You wrote, "The motion of each point on the circle breaks down into a vector that is pointed straight ahead, ie tangentially, and straight towards the center. Each and every point on a circle is the same distance from the center. Therefore the vector pointing towards the center is zero." What?

The reason why overhung tonearms can never have zero skating force can be shown by the Pythagorean Theorem. As you say, tangency to the groove is what we are talking about, but we need tangency to the groove where the friction force generated at the stylus tip has a vector that passes back through the pivot point. Then and only then do we have zero skating force. Consider an underhung tonearm with no headshell offset angle that can achieve zero skating force at its single null point. In that one moment, the distance from the pivot through the tonearm/cartridge is one side of a right angle triangle (side a). The distance from the stylus tip to the spindle is another side of a right angle triangle (side b). And the pivot to spindle distance would be the hypotenuse of the right angle triangle, side c. Pythagorus told us that for any right angle triangle, c-squared = a-squared + b-squared. But if you have an overhung stylus, side a (tonearm effective length) is always larger than side c (P2S). So you can never achieve even a null point, let alone zero skating force, with an overhung tonearm, UNLESS you invoke a headshell offset angle. The founding fathers of cartridge alignment handed down to us a headshell offset angle, so as to achieve two null points across the surface of an LP. But they didn't give us any condition that satisfies what we need for zero skating force, because headshell offset per se causes a skating force.

"Each and every point on a circle is the same distance from the center. Therefore the vector pointing towards the center is zero." It's not that the two statements are wrong. It is that the two statements have nothing to do with each other. Moreover, an LP groove is actually spiraling toward the spindle or the label, so each and every point is NOT the same distance from the center.
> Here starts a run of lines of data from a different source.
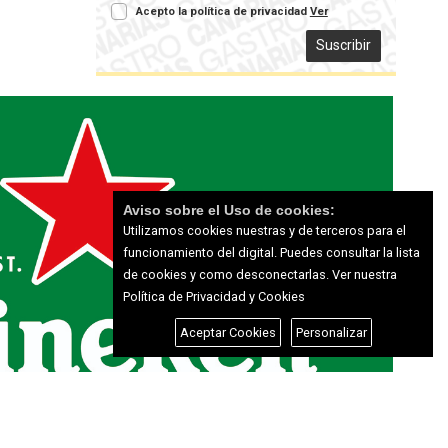
Acepto la política de privacidad
Ver
Suscribir
Aviso sobre el Uso de cookies:
Utilizamos cookies nuestras y de terceros para el
funcionamiento del digital. Puedes consultar la lista
de cookies y como desconectarlas.
Ver nuestra
Política de Privacidad y Cookies
Aceptar Cookies
Personalizar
And there is a net vector force toward the spindle; we call it the skating force. (I know we agree on that, but you seem to lose sight of it once in a while.)

The ball on a string goes off into space on a straight line tangent to its circular orbit, when you let go, because you were applying a force that kept it circling, until you let go of the string. That is called a centripetal force. Because as Newton tells us, "every object persists in its state of rest or uniform motion in a straight line, unless it is compelled to change that state by forces impressed upon it".
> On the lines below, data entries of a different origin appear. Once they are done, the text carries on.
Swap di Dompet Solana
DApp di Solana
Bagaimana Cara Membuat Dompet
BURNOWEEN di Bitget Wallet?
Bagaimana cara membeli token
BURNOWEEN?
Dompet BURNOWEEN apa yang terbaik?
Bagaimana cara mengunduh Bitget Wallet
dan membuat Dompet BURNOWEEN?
You wrote, "The motion of each point on the circle breaks down into a vector that is pointed straight ahead, ie tangentially, and straight towards the center. Each and every point on a circle is the same distance from the center. Therefore the vector pointing towards the center is zero." What?
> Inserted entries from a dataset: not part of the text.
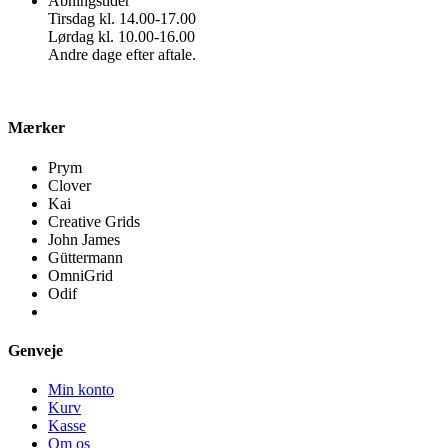
Åbningstider
Tirsdag kl. 14.00-17.00
Lørdag kl. 10.00-16.00
Andre dage efter aftale.
Mærker
Prym
Clover
Kai
Creative Grids
John James
Güttermann
OmniGrid
Odif
Genveje
Min konto
Kurv
Kasse
Om os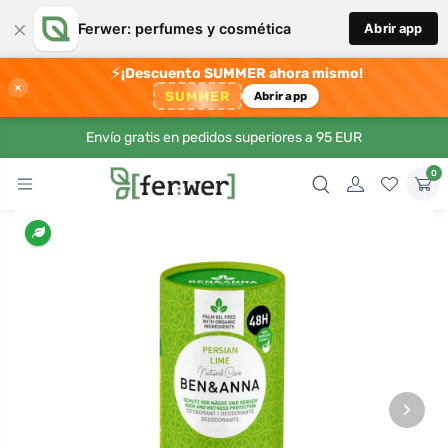
×
Ferwer: perfumes y cosmética
Abrir app
⚡
¡Descuento SUMMER ahora mismo!
×
SUMMER
Abrir app
Envío gratis en pedidos superiores a 95 EUR
0
›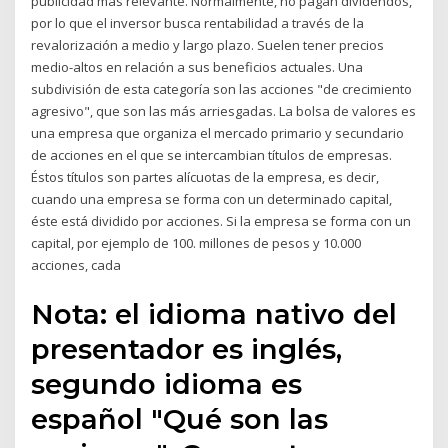
publicidad más relevante. Normalmente, no pagan dividendos,
por lo que el inversor busca rentabilidad a través de la
revalorización a medio y largo plazo. Suelen tener precios
medio-altos en relación a sus beneficios actuales. Una
subdivisión de esta categoría son las acciones "de crecimiento
agresivo", que son las más arriesgadas. La bolsa de valores es
una empresa que organiza el mercado primario y secundario
de acciones en el que se intercambian títulos de empresas.
Éstos títulos son partes alícuotas de la empresa, es decir,
cuando una empresa se forma con un determinado capital,
éste está dividido por acciones. Si la empresa se forma con un
capital, por ejemplo de 100. millones de pesos y 10.000
acciones, cada
Nota: el idioma nativo del
presentador es inglés,
segundo idioma es
español "Qué son las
The reason why overhung tonearms can never have zero skating force can be shown by the Pythagorean Theorem. As you say, tangency to the groove is what we are talking about, but we need tangency to the groove where the friction force generated at the stylus tip has a vector that passes back through the pivot point. Then and only then do we have zero skating force. Consider an underhung tonearm with no headshell offset angle that can achieve zero skating force at its single null point. In that one moment, the distance from the pivot through the tonearm/cartridge is one side of a right angle triangle (side a). The distance from the stylus tip to the spindle is another side of a right angle triangle (side b). And the pivot to spindle distance would be the hypotenuse of the right angle triangle, side c. Pythagorus told us that for any right angle triangle, c-squared = a-squared + b-squared. But if you have an overhung stylus, side a (tonearm effective length) is always larger than side c (P2S). So you can never achieve even a null point, let alone zero skating force, with an overhung tonearm, UNLESS you invoke a headshell offset angle. The founding fathers of cartridge alignment handed down to us a headshell offset angle, so as to achieve two null points across the surface of an LP. But they didn't give us any condition that satisfies what we need for zero skating force, because headshell offset per se causes a skating force.